Calories: 1 158 calories per 100 grams of pitted medjool dates

These are a smoothie lover’s go-to when adding a burst of sweetness to the mix. A 100-calorie serving packs about 25 grams of natural fruit sugar. But don’t worry too much—they’re also a good source of fibre to slow digestion.

READ MORE: Here’s Exactly How Much Fruit It’s Safe To Eat Per Week

4. Shredded coconut

Calories: 466 per cup

Yes, this tropical fruit adds a nice hint of sweet and crunch to oatmeal and yogurt—along with calories, too.

It comes from the higher fat content in coconut, but the upshot of additional fat is that it’s satiating. Look for unsweetened coconut to help cut calories a bit.

5. Raisins

Calories: 429 per cup

With all the water sucked out of them, dried fruit becomes a more concentrated source of sugar.

“The kilojoules add up fast, “ says McKittrick. A cup of grapes only has 15 calories, so you can eat far more volume if you go the fresh route.

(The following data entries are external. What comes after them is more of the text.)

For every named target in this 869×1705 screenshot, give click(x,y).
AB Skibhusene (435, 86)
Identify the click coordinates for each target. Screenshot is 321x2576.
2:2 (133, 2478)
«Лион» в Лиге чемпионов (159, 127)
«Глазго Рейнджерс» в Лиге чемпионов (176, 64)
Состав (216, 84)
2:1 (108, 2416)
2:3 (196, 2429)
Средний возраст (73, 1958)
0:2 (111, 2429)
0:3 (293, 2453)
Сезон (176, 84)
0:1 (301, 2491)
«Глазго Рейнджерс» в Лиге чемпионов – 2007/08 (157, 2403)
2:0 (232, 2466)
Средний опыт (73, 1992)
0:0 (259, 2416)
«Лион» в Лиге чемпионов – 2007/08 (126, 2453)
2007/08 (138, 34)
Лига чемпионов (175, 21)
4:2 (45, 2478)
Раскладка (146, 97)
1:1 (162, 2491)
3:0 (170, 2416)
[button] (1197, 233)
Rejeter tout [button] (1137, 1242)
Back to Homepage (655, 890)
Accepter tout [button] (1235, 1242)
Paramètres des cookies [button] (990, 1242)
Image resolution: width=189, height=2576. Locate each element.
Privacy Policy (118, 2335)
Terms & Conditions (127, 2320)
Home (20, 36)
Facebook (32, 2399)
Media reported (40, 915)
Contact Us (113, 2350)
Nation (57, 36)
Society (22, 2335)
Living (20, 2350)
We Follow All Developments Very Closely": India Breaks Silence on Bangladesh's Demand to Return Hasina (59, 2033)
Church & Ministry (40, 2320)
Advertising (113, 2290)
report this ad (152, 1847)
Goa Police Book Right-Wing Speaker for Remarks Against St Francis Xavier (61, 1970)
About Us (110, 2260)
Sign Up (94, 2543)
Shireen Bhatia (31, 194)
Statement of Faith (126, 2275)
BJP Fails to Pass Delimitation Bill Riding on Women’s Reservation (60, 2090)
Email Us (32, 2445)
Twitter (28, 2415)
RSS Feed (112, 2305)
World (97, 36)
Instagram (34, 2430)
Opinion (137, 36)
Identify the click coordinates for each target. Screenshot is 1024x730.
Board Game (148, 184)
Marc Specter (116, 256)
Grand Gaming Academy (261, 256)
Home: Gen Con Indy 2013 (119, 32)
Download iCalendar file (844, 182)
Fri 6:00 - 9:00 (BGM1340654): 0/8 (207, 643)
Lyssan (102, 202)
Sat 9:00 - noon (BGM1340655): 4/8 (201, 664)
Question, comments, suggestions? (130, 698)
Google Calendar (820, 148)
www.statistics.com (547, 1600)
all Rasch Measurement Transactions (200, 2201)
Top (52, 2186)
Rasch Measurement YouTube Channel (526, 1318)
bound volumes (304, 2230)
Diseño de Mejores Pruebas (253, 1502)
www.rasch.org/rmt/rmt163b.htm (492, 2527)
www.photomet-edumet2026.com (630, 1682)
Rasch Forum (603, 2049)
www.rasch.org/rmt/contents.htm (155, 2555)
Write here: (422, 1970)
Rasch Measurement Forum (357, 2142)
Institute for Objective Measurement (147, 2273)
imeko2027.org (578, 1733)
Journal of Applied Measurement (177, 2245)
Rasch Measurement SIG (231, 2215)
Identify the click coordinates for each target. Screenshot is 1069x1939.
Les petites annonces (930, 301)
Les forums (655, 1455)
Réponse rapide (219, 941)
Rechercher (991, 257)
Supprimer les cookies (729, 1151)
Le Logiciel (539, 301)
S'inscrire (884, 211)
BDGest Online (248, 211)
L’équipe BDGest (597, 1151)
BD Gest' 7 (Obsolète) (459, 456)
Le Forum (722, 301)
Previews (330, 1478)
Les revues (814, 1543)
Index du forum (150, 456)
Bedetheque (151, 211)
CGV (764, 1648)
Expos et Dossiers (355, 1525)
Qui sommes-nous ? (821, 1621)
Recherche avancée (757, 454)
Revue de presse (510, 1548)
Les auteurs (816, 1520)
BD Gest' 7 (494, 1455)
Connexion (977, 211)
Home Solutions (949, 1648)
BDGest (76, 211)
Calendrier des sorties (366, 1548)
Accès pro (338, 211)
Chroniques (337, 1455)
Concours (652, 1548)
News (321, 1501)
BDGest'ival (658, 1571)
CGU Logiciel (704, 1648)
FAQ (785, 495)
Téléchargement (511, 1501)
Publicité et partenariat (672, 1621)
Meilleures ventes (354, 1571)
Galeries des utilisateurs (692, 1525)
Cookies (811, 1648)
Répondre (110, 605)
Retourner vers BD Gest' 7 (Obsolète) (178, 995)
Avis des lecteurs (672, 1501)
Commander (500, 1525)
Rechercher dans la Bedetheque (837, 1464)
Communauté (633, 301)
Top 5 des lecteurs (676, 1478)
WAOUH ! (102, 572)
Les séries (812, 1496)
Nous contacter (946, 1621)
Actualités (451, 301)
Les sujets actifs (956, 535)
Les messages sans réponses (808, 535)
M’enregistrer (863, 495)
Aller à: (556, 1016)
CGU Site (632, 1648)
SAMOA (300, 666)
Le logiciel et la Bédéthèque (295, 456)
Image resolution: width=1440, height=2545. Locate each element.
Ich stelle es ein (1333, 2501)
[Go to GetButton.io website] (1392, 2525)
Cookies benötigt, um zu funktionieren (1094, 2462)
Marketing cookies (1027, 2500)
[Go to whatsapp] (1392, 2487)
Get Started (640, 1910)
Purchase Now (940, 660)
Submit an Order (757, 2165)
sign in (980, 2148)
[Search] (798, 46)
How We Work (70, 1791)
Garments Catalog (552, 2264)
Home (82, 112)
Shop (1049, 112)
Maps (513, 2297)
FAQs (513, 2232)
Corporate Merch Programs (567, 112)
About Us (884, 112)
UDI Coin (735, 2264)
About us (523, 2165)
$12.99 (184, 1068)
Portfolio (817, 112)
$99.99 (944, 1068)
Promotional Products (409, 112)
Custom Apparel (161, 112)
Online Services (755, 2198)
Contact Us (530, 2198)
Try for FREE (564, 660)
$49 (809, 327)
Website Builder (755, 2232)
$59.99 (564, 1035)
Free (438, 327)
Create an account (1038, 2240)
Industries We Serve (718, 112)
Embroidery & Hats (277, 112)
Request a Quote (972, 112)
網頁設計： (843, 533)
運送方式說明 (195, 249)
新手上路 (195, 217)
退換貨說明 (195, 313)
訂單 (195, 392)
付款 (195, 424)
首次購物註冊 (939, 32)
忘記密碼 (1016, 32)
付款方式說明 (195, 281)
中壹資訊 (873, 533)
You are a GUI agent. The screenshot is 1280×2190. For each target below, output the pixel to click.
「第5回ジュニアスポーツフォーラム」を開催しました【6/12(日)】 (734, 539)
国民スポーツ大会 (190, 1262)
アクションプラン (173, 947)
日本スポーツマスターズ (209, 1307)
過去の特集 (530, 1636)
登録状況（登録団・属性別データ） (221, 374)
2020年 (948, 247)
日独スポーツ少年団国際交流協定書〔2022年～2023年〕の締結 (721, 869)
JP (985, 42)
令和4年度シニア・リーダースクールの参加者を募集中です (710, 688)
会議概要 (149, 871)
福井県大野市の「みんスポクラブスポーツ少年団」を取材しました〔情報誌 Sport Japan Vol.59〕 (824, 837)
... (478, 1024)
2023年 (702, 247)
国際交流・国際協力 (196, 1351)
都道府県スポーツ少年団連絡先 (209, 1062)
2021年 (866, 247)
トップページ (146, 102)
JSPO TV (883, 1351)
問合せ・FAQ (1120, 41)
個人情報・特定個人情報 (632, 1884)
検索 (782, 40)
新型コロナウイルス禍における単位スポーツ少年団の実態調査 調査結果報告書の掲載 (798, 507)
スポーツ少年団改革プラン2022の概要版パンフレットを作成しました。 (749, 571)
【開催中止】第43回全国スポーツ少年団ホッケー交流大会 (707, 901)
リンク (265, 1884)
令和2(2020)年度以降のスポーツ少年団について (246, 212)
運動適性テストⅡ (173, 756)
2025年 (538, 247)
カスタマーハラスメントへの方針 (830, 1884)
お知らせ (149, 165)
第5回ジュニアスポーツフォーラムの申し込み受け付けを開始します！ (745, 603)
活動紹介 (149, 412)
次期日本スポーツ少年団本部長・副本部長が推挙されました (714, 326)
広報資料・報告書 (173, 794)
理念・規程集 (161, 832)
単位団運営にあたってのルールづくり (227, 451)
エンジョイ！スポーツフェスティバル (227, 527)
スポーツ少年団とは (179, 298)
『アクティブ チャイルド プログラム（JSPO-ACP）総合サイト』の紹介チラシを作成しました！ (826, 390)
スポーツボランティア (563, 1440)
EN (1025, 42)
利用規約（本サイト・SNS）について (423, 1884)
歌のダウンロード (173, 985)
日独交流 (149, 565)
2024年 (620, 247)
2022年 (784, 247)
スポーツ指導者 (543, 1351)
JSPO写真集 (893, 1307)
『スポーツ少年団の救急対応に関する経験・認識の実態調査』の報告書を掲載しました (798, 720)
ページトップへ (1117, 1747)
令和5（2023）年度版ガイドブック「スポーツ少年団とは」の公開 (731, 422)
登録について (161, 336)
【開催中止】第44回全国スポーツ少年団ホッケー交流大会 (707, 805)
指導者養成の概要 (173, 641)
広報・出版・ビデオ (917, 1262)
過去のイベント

READ MORE: The 4 Best Fruits To Eat If You’re Trying To Lose Weight

6. Bananas

Calories: 121 per large banana

Have you seen bananas these days? They can be huge. And that may mean that eating one actually counts as two servings of fruit.

‘Naners do offer some great nutrients, including heart-healthy potassium and immune-revving vitamin C—just choose one on the smaller side.

7. Prunes

Calories: 418 per cup of pitted prunes

Like with raisins and dates, prunes (dried plums) have higher sugar and calorie counts than their fresh counterparts.

However, they also are high in fibre and have been shown to aid weight-loss efforts—so don’t nix them from your shopping list entirely.